Britton did indeed have Johnnie Able, Jr., normally the belly turret gunner but substituting for Bud Thues in top turret on that mission, pilot the aircraft for about ninety minutes on the return flight. It was Britton, however, who landed the plane at Dobodura, expertly so and without incident, despite having to ground-loop it—steering the plane off the runway in a wide loop to slow it down. A truly impressive feat considering the hot landing without brakes or flaps. Britton was rightly proud, telling me, "I just greased 'er in. It was one of the best landings I ever made."
A few, now, but none with respect to the 16 June 1943 mission. It took decades for any to surface. In recent years, though, a few have been found, with interesting stories attached.
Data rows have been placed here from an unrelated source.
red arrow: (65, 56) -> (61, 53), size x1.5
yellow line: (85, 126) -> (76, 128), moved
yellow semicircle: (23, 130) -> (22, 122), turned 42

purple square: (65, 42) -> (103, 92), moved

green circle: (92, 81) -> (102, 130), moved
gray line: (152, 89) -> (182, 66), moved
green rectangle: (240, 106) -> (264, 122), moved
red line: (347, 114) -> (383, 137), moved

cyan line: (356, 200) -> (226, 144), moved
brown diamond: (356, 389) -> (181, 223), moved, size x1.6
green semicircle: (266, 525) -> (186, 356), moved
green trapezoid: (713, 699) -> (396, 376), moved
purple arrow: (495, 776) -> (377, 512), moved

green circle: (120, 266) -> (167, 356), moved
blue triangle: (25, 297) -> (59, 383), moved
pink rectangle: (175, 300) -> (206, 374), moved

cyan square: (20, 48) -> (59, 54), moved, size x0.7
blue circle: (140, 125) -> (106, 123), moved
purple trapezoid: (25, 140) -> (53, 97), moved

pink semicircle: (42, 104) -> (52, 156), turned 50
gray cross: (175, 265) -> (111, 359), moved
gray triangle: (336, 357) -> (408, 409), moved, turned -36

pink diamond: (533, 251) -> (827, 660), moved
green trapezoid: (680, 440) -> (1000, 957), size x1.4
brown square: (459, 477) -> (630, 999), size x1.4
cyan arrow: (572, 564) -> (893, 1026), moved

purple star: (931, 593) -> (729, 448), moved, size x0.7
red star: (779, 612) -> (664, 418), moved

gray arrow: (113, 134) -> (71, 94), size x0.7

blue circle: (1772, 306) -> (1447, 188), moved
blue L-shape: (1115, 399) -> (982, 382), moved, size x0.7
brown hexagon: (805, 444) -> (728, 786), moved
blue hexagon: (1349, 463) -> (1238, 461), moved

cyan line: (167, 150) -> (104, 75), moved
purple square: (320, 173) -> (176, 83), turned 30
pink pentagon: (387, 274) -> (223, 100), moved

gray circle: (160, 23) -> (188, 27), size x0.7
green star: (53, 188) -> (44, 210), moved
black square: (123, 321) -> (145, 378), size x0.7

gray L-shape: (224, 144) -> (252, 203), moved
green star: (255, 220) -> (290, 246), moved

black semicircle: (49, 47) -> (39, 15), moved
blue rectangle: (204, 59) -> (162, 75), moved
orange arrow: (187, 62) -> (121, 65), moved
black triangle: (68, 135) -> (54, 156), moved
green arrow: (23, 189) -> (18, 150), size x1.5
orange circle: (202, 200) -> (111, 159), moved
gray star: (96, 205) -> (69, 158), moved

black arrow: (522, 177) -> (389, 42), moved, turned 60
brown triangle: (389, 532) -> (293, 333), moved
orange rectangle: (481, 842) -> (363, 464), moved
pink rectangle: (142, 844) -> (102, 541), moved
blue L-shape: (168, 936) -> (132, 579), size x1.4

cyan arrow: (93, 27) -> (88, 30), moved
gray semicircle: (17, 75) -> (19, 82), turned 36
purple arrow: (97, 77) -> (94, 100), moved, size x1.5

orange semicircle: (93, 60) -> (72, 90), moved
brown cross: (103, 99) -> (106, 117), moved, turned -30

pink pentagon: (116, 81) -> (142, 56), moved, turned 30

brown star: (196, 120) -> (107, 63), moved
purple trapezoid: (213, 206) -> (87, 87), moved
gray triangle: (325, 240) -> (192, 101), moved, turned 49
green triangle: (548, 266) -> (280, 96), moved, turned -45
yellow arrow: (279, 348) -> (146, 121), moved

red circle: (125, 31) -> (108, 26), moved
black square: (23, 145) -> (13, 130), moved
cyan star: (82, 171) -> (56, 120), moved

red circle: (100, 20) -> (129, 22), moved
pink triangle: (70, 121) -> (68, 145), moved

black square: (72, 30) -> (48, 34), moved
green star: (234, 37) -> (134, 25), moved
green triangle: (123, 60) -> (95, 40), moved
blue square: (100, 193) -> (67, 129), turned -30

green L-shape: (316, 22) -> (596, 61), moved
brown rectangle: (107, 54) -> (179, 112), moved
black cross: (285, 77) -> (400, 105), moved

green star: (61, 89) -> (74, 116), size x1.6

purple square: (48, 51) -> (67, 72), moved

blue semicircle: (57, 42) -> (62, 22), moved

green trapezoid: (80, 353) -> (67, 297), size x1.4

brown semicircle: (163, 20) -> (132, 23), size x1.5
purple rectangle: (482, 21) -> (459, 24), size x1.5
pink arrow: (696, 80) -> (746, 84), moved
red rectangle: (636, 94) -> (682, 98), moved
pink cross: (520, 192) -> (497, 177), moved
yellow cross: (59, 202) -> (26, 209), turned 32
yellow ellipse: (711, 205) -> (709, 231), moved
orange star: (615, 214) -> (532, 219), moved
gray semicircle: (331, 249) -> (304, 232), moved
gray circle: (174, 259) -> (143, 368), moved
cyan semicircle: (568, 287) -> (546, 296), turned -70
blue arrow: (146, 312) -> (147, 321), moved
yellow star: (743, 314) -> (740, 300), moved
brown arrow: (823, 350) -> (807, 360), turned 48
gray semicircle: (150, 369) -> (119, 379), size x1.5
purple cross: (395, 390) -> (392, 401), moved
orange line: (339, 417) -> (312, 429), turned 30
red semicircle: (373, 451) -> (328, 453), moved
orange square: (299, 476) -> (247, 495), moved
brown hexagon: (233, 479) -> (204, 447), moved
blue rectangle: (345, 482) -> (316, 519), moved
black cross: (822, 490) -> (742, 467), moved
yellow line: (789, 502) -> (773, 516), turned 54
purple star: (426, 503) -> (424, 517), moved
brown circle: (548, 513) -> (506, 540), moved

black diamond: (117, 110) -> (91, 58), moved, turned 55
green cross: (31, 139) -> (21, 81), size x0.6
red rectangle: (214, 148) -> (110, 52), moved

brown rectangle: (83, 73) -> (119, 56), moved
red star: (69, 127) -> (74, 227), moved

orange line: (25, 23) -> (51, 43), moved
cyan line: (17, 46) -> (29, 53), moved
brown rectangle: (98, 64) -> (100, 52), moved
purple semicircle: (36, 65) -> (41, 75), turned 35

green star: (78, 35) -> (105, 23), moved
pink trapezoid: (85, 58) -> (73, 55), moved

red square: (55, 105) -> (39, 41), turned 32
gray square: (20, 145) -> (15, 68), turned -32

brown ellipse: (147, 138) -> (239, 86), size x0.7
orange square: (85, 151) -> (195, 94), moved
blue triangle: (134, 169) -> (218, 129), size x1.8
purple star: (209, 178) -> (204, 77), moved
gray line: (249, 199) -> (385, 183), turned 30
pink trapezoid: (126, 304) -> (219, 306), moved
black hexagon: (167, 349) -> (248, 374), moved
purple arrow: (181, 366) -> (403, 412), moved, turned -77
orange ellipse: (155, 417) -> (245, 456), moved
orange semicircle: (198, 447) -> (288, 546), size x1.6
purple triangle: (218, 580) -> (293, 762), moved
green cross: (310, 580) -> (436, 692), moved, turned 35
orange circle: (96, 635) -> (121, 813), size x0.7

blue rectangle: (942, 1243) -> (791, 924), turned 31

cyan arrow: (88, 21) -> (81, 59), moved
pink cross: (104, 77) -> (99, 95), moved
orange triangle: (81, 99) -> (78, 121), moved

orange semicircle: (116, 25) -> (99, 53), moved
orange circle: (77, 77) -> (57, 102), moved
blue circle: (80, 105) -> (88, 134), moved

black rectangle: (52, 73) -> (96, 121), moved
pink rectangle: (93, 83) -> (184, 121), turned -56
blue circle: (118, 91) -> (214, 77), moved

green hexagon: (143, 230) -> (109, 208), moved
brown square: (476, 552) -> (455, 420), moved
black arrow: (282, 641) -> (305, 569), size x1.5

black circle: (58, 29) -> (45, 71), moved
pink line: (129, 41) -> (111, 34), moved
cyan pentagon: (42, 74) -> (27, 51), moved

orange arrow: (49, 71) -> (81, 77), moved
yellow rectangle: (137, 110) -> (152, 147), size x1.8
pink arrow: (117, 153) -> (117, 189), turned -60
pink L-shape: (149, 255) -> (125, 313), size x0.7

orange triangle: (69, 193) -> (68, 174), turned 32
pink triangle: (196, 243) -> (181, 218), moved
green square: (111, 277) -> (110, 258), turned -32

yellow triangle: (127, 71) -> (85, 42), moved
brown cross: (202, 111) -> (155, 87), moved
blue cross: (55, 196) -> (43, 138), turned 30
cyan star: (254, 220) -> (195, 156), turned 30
They can all be seen in the history of "Old 666" on the site here.
His original nickname was "Pughie," but Johnnie Able refused to call him that. He went with "Pudgy" instead, which became “Pudge.” This is even how Able refers to Pugh in his official statement given in support of Zeamer’s Medal of Honor. Considering Herb Pugh wasn't heavy—on the contrary, was quite the fitness nut like Zeamer—it says something about him that he took all of his nicknames in stride.